Only 20 out of 181 Bitcoin service providers registered with El Salvador’s central bank are currently operational, according to newly released data from the Central Reserve Bank of El Salvador. This means that just 11% of all registered providers have successfully complied with the nation’s Bitcoin Law, which mandates strict financial and cybersecurity requirements.

The remaining 89% of firms are categorised as non-operational, with at least 22 of them failing to meet even the most basic standards set by the legislation. These include implementing Anti-Money Laundering (AML) programmes, maintaining accurate records of company finances, and developing cybersecurity measures tailored to their services.

Legal Requirements Prove Challenging

El Salvador’s Bitcoin Law, introduced in 2021, requires all cryptocurrency service providers to uphold a series of financial safeguards. These include robust AML systems, detailed asset and liability records, and company-specific cybersecurity protocols. However, the overwhelming majority of firms have not been able to meet these obligations, raising concerns about the country’s regulatory enforcement and the preparedness of its crypto sector.

Among the few compliant companies are the state-supported Chivo Wallet and private firms such as Crypto Trading & Investment and Fintech Américas, which have been recognized for meeting the required legal criteria.

Bitcoin’s Legal Status Faces Uncertainty

El Salvador became the first country in the world to adopt Bitcoin as legal tender alongside the US dollar in 2021, marking a bold economic move by President Nayib Bukele. The policy was a cornerstone of Bukele’s broader financial strategy, aimed at attracting crypto investment and enhancing financial inclusion.

However, the future of this experiment appears uncertain. In a recent agreement with the International Monetary Fund (IMF) over a $1.4 billion loan, El Salvador committed to scaling back some of its Bitcoin-related initiatives. As part of the deal, taxes are to be paid exclusively in US dollars, and public institutions are expected to limit their use of Bitcoin.

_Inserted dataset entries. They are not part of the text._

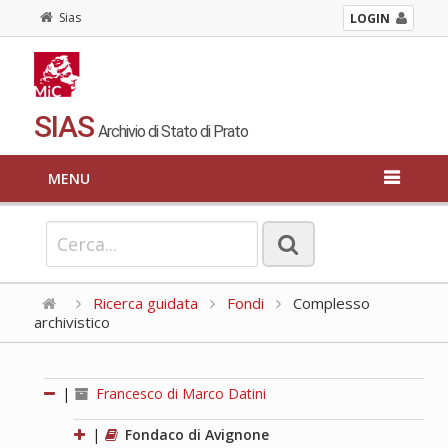
Sias
LOGIN
SIAS
Archivio di Stato di Prato
MENU
Ricerca guidata
Fondi
Complesso
archivistico
|
Francesco di Marco Datini
|
Fondaco di Avignone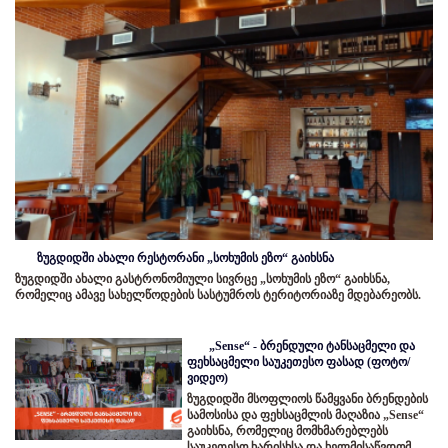
ზუგდიდში ახალი რესტორანი „სოხუმის ეზო“ გაიხსნა
ზუგდიდში ახალი გასტრონომიული სივრცე „სოხუმის ეზო“ გაიხსნა,
რომელიც ამავე სახელწოდების სასტუმროს ტერიტორიაზე მდებარეობს.
„Sense“ - ბრენდული ტანსაცმელი და
ფეხსაცმელი საუკეთესო ფასად (ფოტო/
ვიდეო)
ზუგდიდში მსოფლიოს წამყვანი ბრენდების
სამოსისა და ფეხსაცმლის მაღაზია „Sense“
გაიხსნა, რომელიც მომხმარებლებს
საუკეთესო ხარისხსა და ხელმისაწვდომ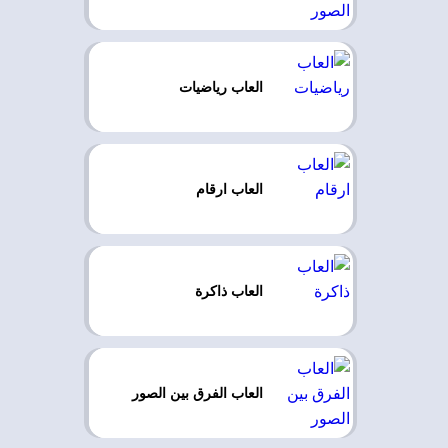
العاب رياضيات
العاب ارقام
العاب ذاكرة
العاب الفرق بين الصور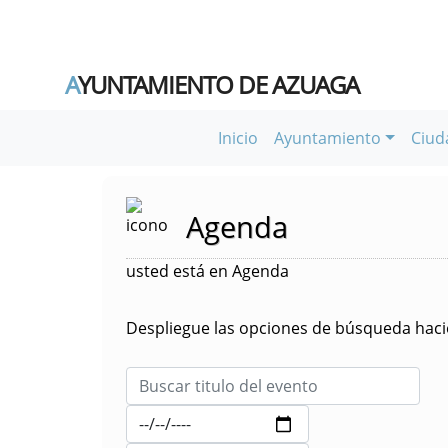
A
YUNTAMIENTO DE AZUAGA
Inicio
Ayuntamiento
Ciud
Agenda
usted está en Agenda
Despliegue las opciones de búsqueda hacie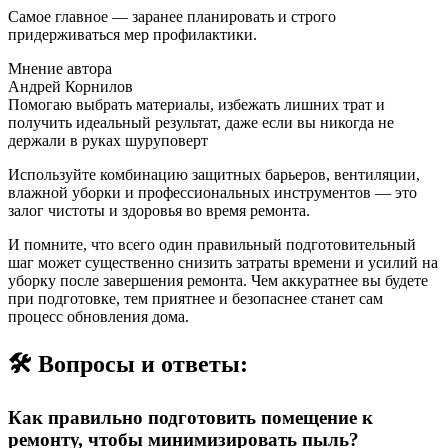
Самое главное — заранее планировать и строго
придерживаться мер профилактики.
Мнение автора
Андрей Корнилов
Помогаю выбрать материалы, избежать лишних трат и
получить идеальный результат, даже если вы никогда не
держали в руках шуруповерт
Используйте комбинацию защитных барьеров, вентиляции,
влажной уборки и профессиональных инструментов — это
залог чистоты и здоровья во время ремонта.
И помните, что всего один правильный подготовительный
шаг может существенно снизить затраты времени и усилий на
уборку после завершения ремонта. Чем аккуратнее вы будете
при подготовке, тем приятнее и безопаснее станет сам
процесс обновления дома.
🛠️ Вопросы и ответы:
Как правильно подготовить помещение к
ремонту, чтобы минимизировать пыль?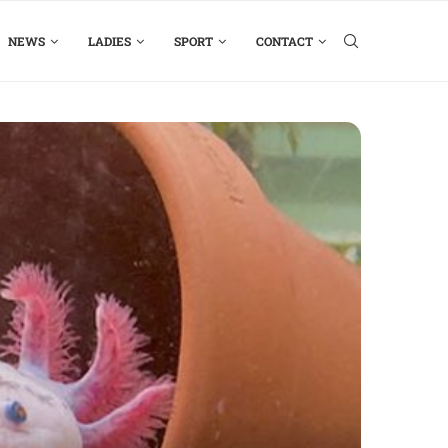
NEWS
LADIES
SPORT
CONTACT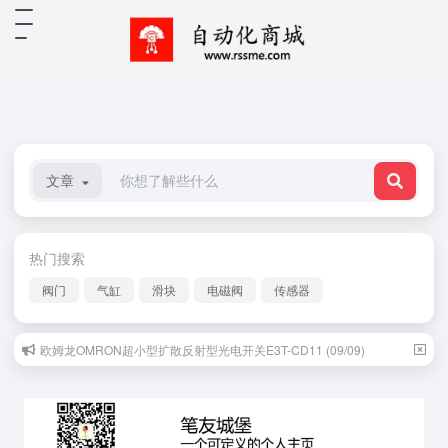
文章
热门搜索
阀门
气缸
滑块
电磁阀
传感器
欧姆龙OMRON超小型扩散反射型光电开关E3T-CD11 (09/09)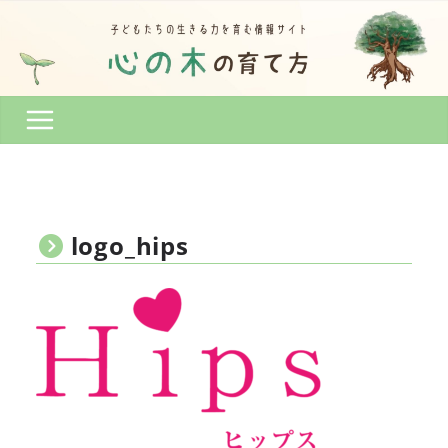
コ
ン
テ
ン
ツ
へ
ス
キ
ッ
プ
logo_hips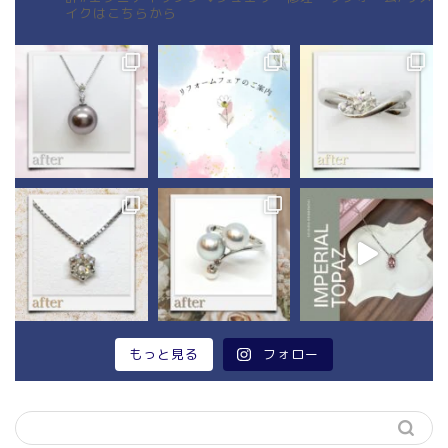
イクはこちらから
もっと見る
フォロー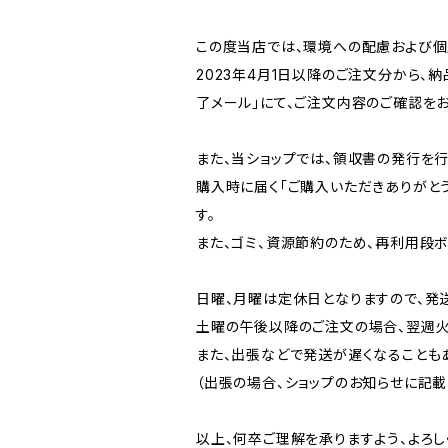
この度当店では、環境への配慮および個
2023年4月1日以降のご注文分から、
了メール」にて、ご注文内容のご確認をお
また、当ショップでは、領収書の発行を行
購入時に届く「ご購入いただきありがと
す。
また、ゴミ、資源節約のため、再利用段
日曜、月曜は定休日となりますので、発
土曜の午後以降のご注文の場合、翌週火
また、出張などで発送が遅くなることも
（出張の場合、ショップのお知らせに記載
以上、何卒ご理解を承りますよう、よろし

IMF Pushback and Government Defiance

On 3 March, the IMF formally requested that El Salvador stop its public sector Bitcoin purchases. Despite this, President Bukele has declared that the government will continue to buy Bitcoin, suggesting a potential conflict with the terms of the IMF agreement.

This contradiction has fuelled speculation over whether the government will ultimately revoke Bitcoin’s legal tender status. According to John Dennehy, a Bitcoin advocate based in El Salvador, a rollback law is set to take effect on 30 April, potentially altering Bitcoin’s legal standing in the country.

As the deadline approaches, the global crypto community and financial institutions alike are watching closely to see how El Salvador’s unique Bitcoin experiment unfolds.